Julia Ravindran

julia ravindran


Associate Professor of Fashion Design

Joined Marymount:


What drew you to fashion design?

I’ve always been very creative growing up, drawing and painting. I was also exposed to sewing by my mother, who sewed most of my clothes as a child. When I received my bachelor’s in graphic design, I really wanted to work for a fashion magazine. Being from a small town, Oneida, Wis., it seemed like more of a dream as I wasn’t ready to make that leap to move to a big city for work. I decided to go for my master’s in fashion design in San Francisco as a starting point. Thinking I wanted to focus more on textile design in the beginning, I ended up falling in love with fabrics, embroidery and garment making. I’ve been in the industry ever since.

Tell us about your product development class.

Product Development 2 is one of the most important classes that both Fashion Design and Fashion Merchandising & Marketing students take. This senior capstone class allows students to investigate the process by which an apparel product is developed and launched in the marketplace. In this full-semester group project centered around a zero-waste fashion line, students explore the principles of sustainable design by creating a line that minimizes fabric waste throughout the production process. This could involve origami-inspired designs, creative pattern making techniques and efficient fabric utilization. Through research, hands-on experimentation and creative design solutions, students gain a deep understanding of the challenges and opportunities in developing fashion with zero waste.

Julia Ravindran's product development class.

What advantages do you have from teaching this type of class?
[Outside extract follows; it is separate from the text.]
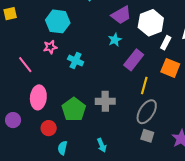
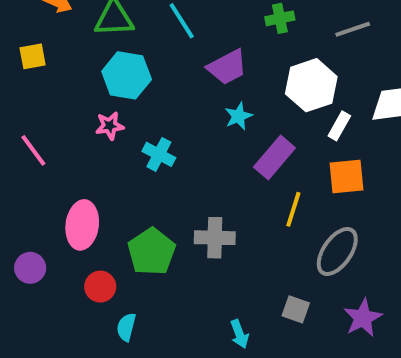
purple trapezoid: (121, 15) -> (227, 67), moved
pink line: (25, 65) -> (33, 150), moved
orange square: (170, 68) -> (346, 176), turned -30
gray ellipse: (147, 112) -> (337, 251), moved
cyan arrow: (102, 145) -> (239, 334), moved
Students are working in groups and learning how to problem-solve and handle a variety of situations that may arise. This is a really great experience to prepare them to enter the fashion industry, where they will be working with teams and learning to work with different personalities in a professional way. The apparel industry is one of the most damaging industries to the environment. The concept of zero-waste fashion is vital for the next generation of professionals to gain knowledge and skills to make sustainable choices both as designers and consumers.

Midway through the semester, students present their research presentations to a technical designer in the fashion industry for feedback, which allows them to make edits to their work prior to the final presentations at the end of the semester. During finals week, students present their research, presentation boards and final prototypes to a jury of industry professionals. This process provides the students with professional experience to prepare them for presentations they might make in their careers. The advantages of meeting the jury of five industry professionals is to gain valuable feedback on their projects and network for potential internship and job opportunities. We have even had some students that were offered full-time jobs prior to graduation from these presentations.

What do you hope students will take away from this class?

I hope they feel confident and prepared to enter the fashion industry. I hope they provide a new voice on sustainable fashion design in the workplace and continue to expand their knowledge on ways to implement zero-waste fashion. I also hope that they will inspire others that are not in the fashion industry to become more selective consumers when it comes to fast fashion and the brands they decide to shop.

Any exciting opportunities coming up for you this academic year?

I am thrilled that I have been accepted to present a workshop on a “Zero-Waste Project in a Senior Capstone Fashion Course” at the Costume Society of America’s national symposium in May, where I will be presenting how to expose students to sustainable fashion and zero-waste concepts and displaying the students’ work from the Product Development 2 class.